Hier soir, l'Ontarien Steve Strongman a probablement donné le ton à l'événement pour les prochains jours. Le musicien a promené sa virtuosité sur plusieurs avenues du blues histoire de mettre en haleine les amateurs de tous les styles.
Malheureusement, les amateurs étaient peu nombreux. Les organisateurs avaient programmé le spectacle trop tôt, sans doute. À 19 h 30, il n'y avait que quelques fans pour accueillir l'homme fort (Strongman... c'est un jeu de mot) du blues canadien.
On espérait attirer la foule habituelle des 5 à 7 des jeudis au centre-ville, mais devant les conditions atmosphériques incertaines et même rébarbatives à certains moments, de foule, il n'y avait point. Tant pis.

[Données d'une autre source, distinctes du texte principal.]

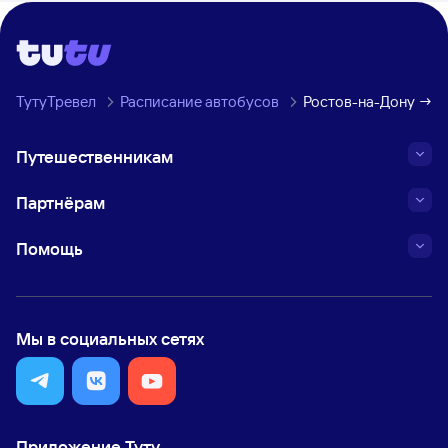
ТутуТревел
Расписание автобусов
Ростов-на-Дону → Л
Путешественникам
Партнёрам
Помощь
Мы в социальных сетях
Приложение Туту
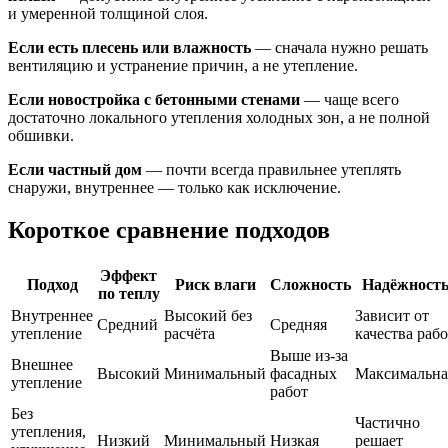
и умеренной толщиной слоя.
Если есть плесень или влажность
— сначала нужно решать
вентиляцию и устранение причин, а не утепление.
Если новостройка с бетонными стенами
— чаще всего
достаточно локального утепления холодных зон, а не полной
обшивки.
Если частный дом
— почти всегда правильнее утеплять
снаружи, внутреннее — только как исключение.
Короткое сравнение подходов
Эффект
Подход
Риск влаги
Сложность
Надёжност
по теплу
Внутреннее
Высокий без
Зависит от
Средний
Средняя
утепление
расчёта
качества рабо
Выше из-за
Внешнее
Высокий
Минимальный
фасадных
Максимальна
утепление
работ
Без
Частично
утепления,
Низкий
Минимальный
Низкая
решает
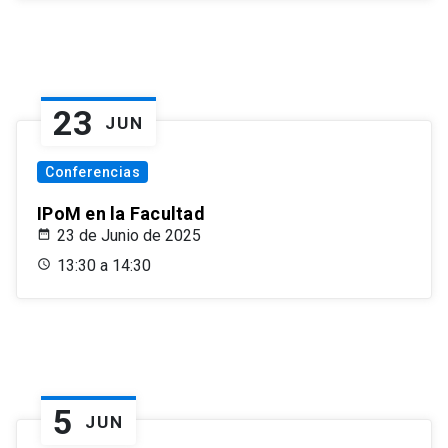
23
JUN
Conferencias
IPoM en la Facultad
23 de Junio de 2025
13:30 a 14:30
5
JUN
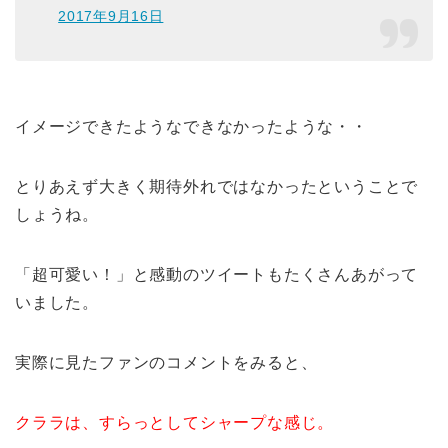
2017年9月16日
イメージできたようなできなかったような・・
とりあえず大きく期待外れではなかったということで
しょうね。
「超可愛い！」と感動のツイートもたくさんあがって
いました。
実際に見たファンのコメントをみると、
クララは、すらっとしてシャープな感じ。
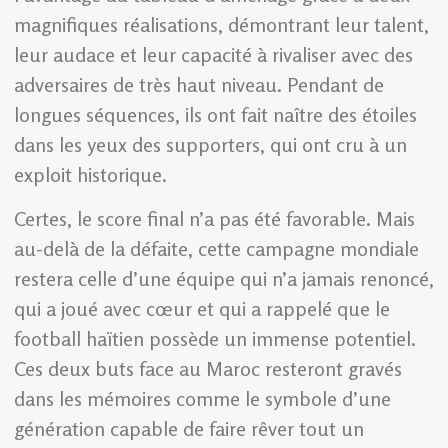
magnifiques réalisations, démontrant leur talent,
leur audace et leur capacité à rivaliser avec des
adversaires de très haut niveau. Pendant de
longues séquences, ils ont fait naître des étoiles
dans les yeux des supporters, qui ont cru à un
exploit historique.
Certes, le score final n’a pas été favorable. Mais
au-delà de la défaite, cette campagne mondiale
restera celle d’une équipe qui n’a jamais renoncé,
qui a joué avec cœur et qui a rappelé que le
football haïtien possède un immense potentiel.
Ces deux buts face au Maroc resteront gravés
dans les mémoires comme le symbole d’une
génération capable de faire rêver tout un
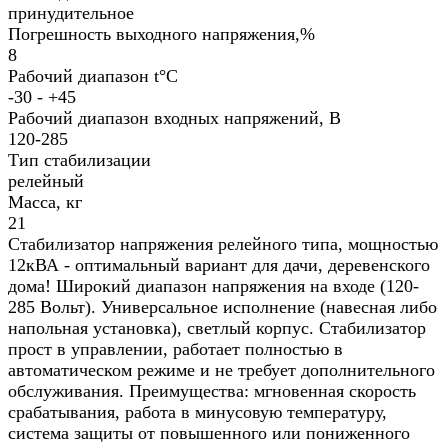
принудительное
Погрешность выходного напряжения,%
8
Рабочий диапазон t°С
-30 - +45
Рабочий диапазон входных напряжений, В
120-285
Тип стабилизации
релейный
Масса, кг
21
Стабилизатор напряжения релейного типа, мощностью
12кВА - оптимальный вариант для дачи, деревенского
дома! Широкий диапазон напряжения на входе (120-
285 Вольт). Универсальное исполнение (навесная либо
напольная установка), светлый корпус. Стабилизатор
прост в управлении, работает полностью в
автоматическом режиме и не требует дополнительного
обслуживания. Преимущества: мгновенная скорость
срабатывания, работа в минусовую температуру,
система защиты от повышенного или пониженного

Il reste que les amateurs présents étaient des connaisseurs qui ont beaucoup apprécié le trio formé de Strongman à la guitare, Colin Lapsley (portrait vivant d'un Mario Dumont qui serait devenu décontracté) à la basse et Dave King à la batterie. Les trois étaient appuyés par quatre énormes enceintes acoustiques grâce auxquelles aucune note ne se perdait dans l'espace du Temple ou sur la rue des Forges, du reste.

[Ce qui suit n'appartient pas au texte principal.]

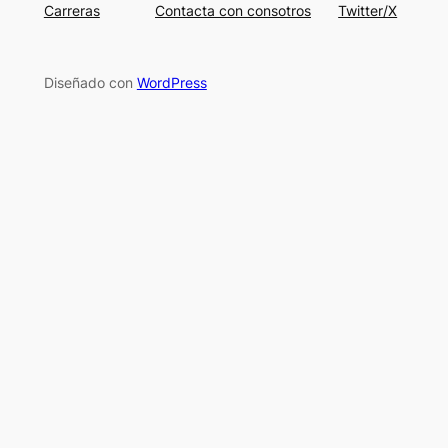
Carreras
Contacta con consotros
Twitter/X
Diseñado con
WordPress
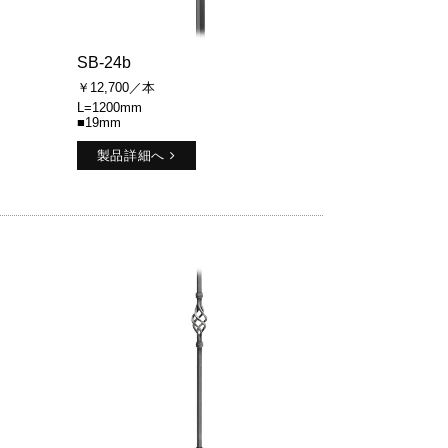
SB-24b
￥12,700／本
L=1200mm
■19mm
製品詳細へ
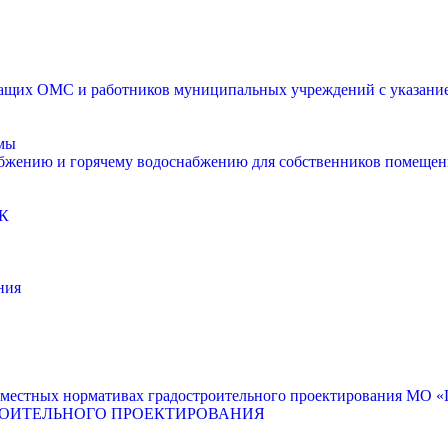
щих ОМС и работников муниципальных учреждений с указанием
мы
абжению и горячему водоснабжению для собственников помещен
К
ния
местных нормативах градостроительного проектирования МО «Г
РОИТЕЛЬНОГО ПРОЕКТИРОВАНИЯ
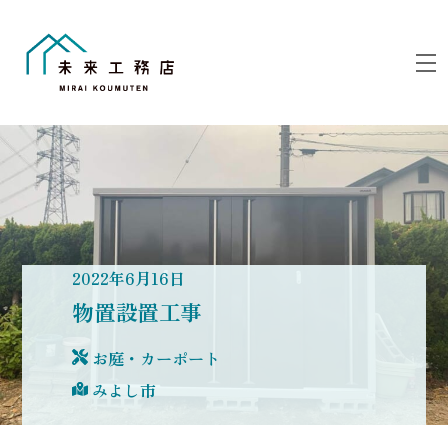
Skip
to
M
content
2022
年
6
月
16
日
物置設置工事
お庭・カーポート
みよし市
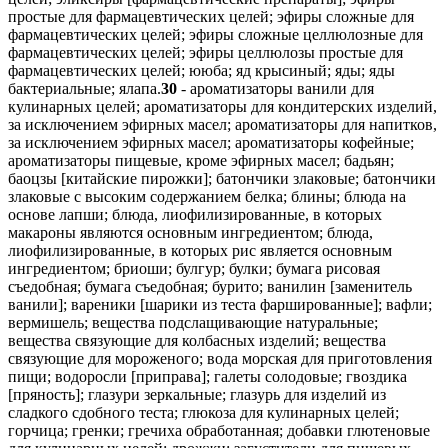
30
- ароматизаторы ванили для
кулинарных целей; ароматизаторы для кондитерских изделий,
за исключением эфирных масел; ароматизаторы для напитков,
за исключением эфирных масел; ароматизаторы кофейные;
ароматизаторы пищевые, кроме эфирных масел; бадьян;
баоцзы [китайские пирожки]; батончики злаковые; батончики
злаковые с высоким содержанием белка; блины; блюда на
основе лапши; блюда, лиофилизированные, в которых
макароны являются основным ингредиентом; блюда,
лиофилизированные, в которых рис является основным
ингредиентом; бриоши; булгур; булки; бумага рисовая
съедобная; бумага съедобная; бурито; ванилин [заменитель
ванили]; вареники [шарики из теста фаршированные]; вафли;
вермишель; вещества подслащивающие натуральные;
вещества связующие для колбасных изделий; вещества
связующие для мороженого; вода морская для приготовления
пищи; водоросли [приправа]; галеты солодовые; гвоздика
[пряность]; глазури зеркальные; глазурь для изделий из
сладкого сдобного теста; глюкоза для кулинарных целей;
горчица; гренки; гречиха обработанная; добавки глютеновые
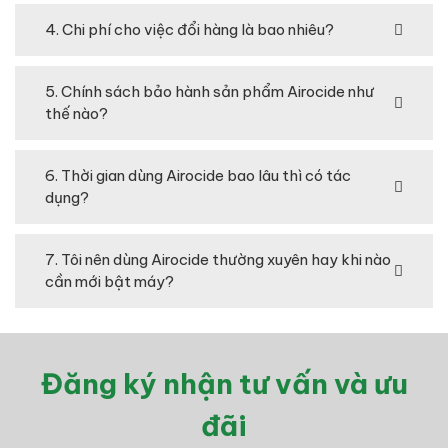
4. Chi phí cho việc đổi hàng là bao nhiêu?
5. Chính sách bảo hành sản phẩm Airocide như
thế nào?
6. Thời gian dùng Airocide bao lâu thì có tác
dụng?
7. Tôi nên dùng Airocide thường xuyên hay khi nào
cần mới bật máy?
Đăng ký nhận tư vấn và ưu
đãi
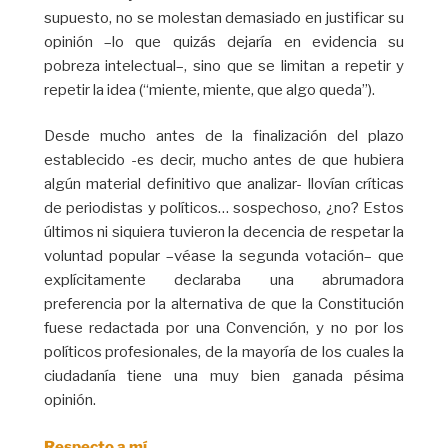
supuesto, no se molestan demasiado en justificar su
opinión –lo que quizás dejaría en evidencia su
pobreza intelectual–, sino que se limitan a repetir y
repetir la idea (“miente, miente, que algo queda”).
Desde mucho antes de la finalización del plazo
establecido -es decir, mucho antes de que hubiera
algún material definitivo que analizar- llovían críticas
de periodistas y políticos… sospechoso, ¿no? Estos
últimos ni siquiera tuvieron la decencia de respetar la
voluntad popular –véase la segunda votación– que
explícitamente declaraba una abrumadora
preferencia por la alternativa de que la Constitución
fuese redactada por una Convención, y no por los
políticos profesionales, de la mayoría de los cuales la
ciudadanía tiene una muy bien ganada pésima
opinión.
Respecto a mí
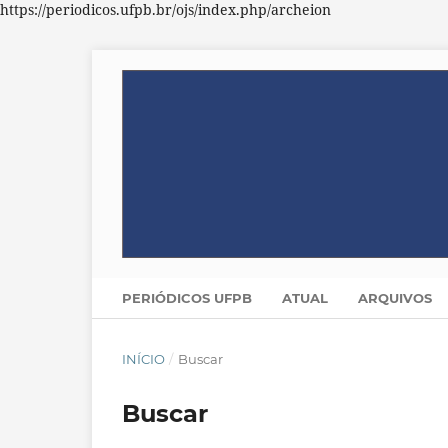
https://periodicos.ufpb.br/ojs/index.php/archeion
PERIÓDICOS UFPB
ATUAL
ARQUIVOS
INÍCIO
/
Buscar
Buscar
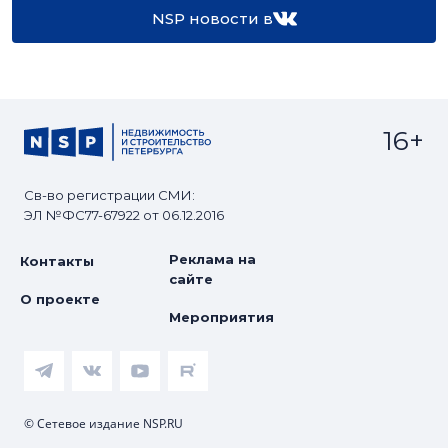
NSP новости в
16+
Св-во регистрации СМИ:
ЭЛ №ФС77-67922 от 06.12.2016
Реклама на
Контакты
сайте
О проекте
Мероприятия
© Сетевое издание NSP.RU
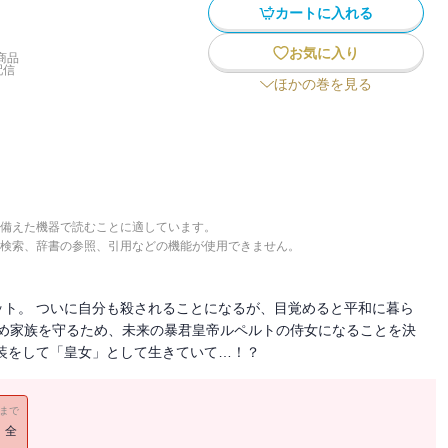
カートに入れる
お気に入り
商品
配信
ほかの巻を見る
備えた機器で読むことに適しています。
検索、辞書の参照、引用などの機能が使用できません。
ト。 ついに自分も殺されることになるが、目覚めると平和に暮ら
ため家族を守るため、未来の暴君皇帝ルペルトの侍女になることを決
装をして「皇女」として生きていて…！？
11まで
！全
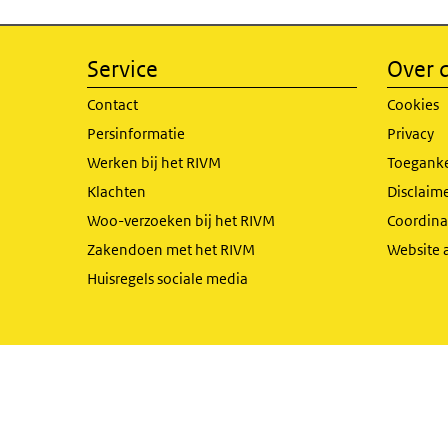
Service
Over d
Contact
Cookies
Persinformatie
Privacy
Werken bij het RIVM
Toeganke
Klachten
Disclaime
Woo-verzoeken bij het RIVM
Coordinat
Zakendoen met het RIVM
Website 
Huisregels sociale media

Plus tard en soirée, nul doute que le spectacle aurait provoqué des étincelles. Strongman est non seulement un guitariste d'exception mais derrière son air de rien avec son complet gris clair et sa petite casquette sur les yeux, il est aussi un redoutable chanteur et meneur de jeu.

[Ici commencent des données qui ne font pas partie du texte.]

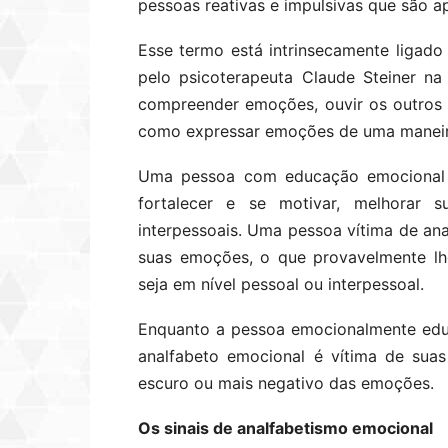
pessoas reativas e impulsivas que são a
Esse termo está intrinsecamente ligado
pelo psicoterapeuta Claude Steiner n
compreender emoções, ouvir os outros
como expressar emoções de uma maneir
Uma pessoa com educação emocional 
fortalecer e se motivar, melhorar 
interpessoais. Uma pessoa vítima de ana
suas emoções, o que provavelmente lh
seja em nível pessoal ou interpessoal.
Enquanto a pessoa emocionalmente edu
analfabeto emocional é vítima de sua
escuro ou mais negativo das emoções.
Os sinais de analfabetismo emocional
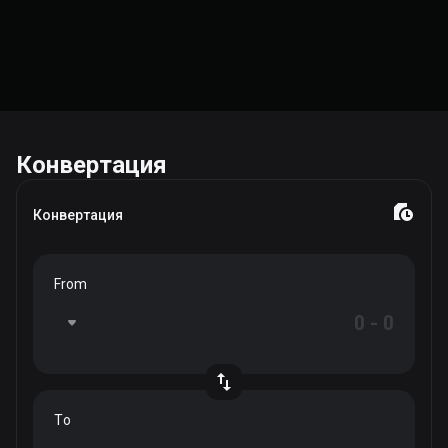
Конвертация
Конвертация
From
To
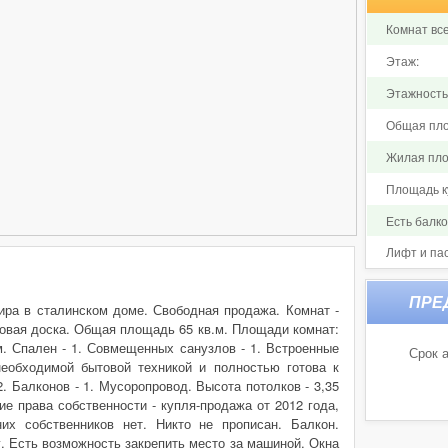
Комнат все
Этаж:
Этажность
Общая пло
Жилая пло
Площадь ку
Есть балк
Лифт и па
ира в сталинском доме. Свободная продажа. Комнат -
бовая доска. Общая площадь 65 кв.м. Площади комнат:
.м. Спален - 1. Совмещенных санузлов - 1. Встроенные
Срок а
еобходимой бытовой техникой и полностью готова к
. Балконов - 1. Мусоропровод. Высота потолков - 3,35
е права собственности - купля-продажа от 2012 года,
их собственников нет. Никто не прописан. Балкон.
. Есть возможность закрепить место за машиной. Окна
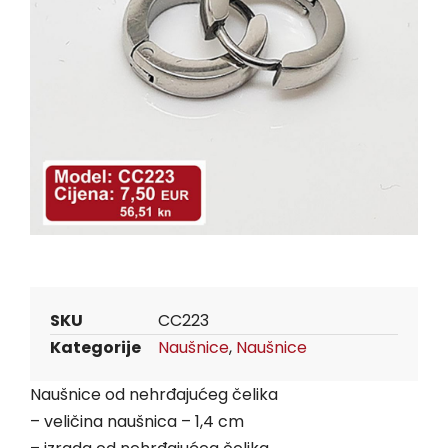
SKU
CC223
Kategorije
Naušnice
,
Naušnice
Naušnice od nehrđajućeg čelika
– veličina naušnica – 1,4 cm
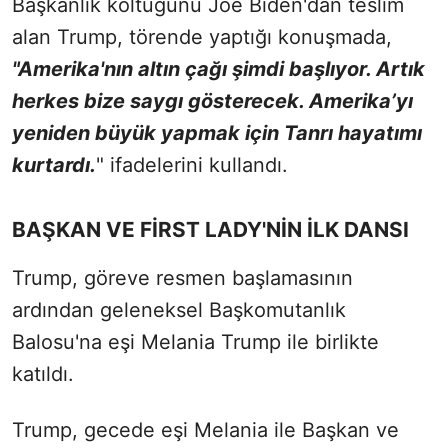
Başkanlık koltuğunu Joe Biden'dan teslim
alan Trump, törende yaptığı konuşmada,
"Amerika'nın altın çağı şimdi başlıyor. Artık
herkes bize saygı gösterecek. Amerika’yı
yeniden büyük yapmak için Tanrı hayatımı
kurtardı.
" ifadelerini kullandı.
BAŞKAN VE FİRST LADY'NİN İLK DANSI
Trump, göreve resmen başlamasının
ardından geleneksel Başkomutanlık
Balosu'na eşi Melania Trump ile birlikte
katıldı.
Trump, gecede eşi Melania ile Başkan ve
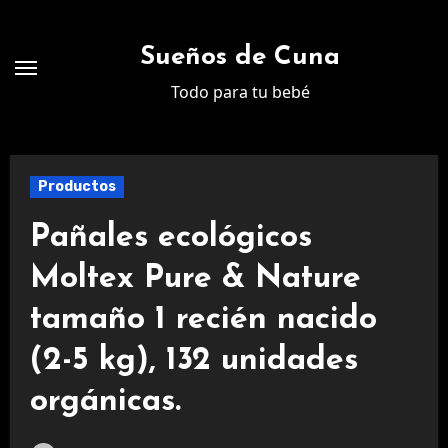
Ir
al
Sueños de Cuna
contenido
Todo para tu bebé
Productos
Pañales ecológicos
Moltex Pure & Nature
tamaño 1 recién nacido
(2-5 kg), 132 unidades
orgánicas.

Ça nous a valu, entre autres, un solo de guitare du musicien debout sur le bar principal du Temple et des efforts plus que louables pour s'adresser et stimuler son public dans un très sympathique français.
Un bon spectacle de blues qui augure très bien pour les trois jours à venir. Déjà, ce soir, on n'y va pas de main morte avec Angel Forrest, Hubert Sumlin, une légende, et Rick L. Blues, les trois sur la scène principale.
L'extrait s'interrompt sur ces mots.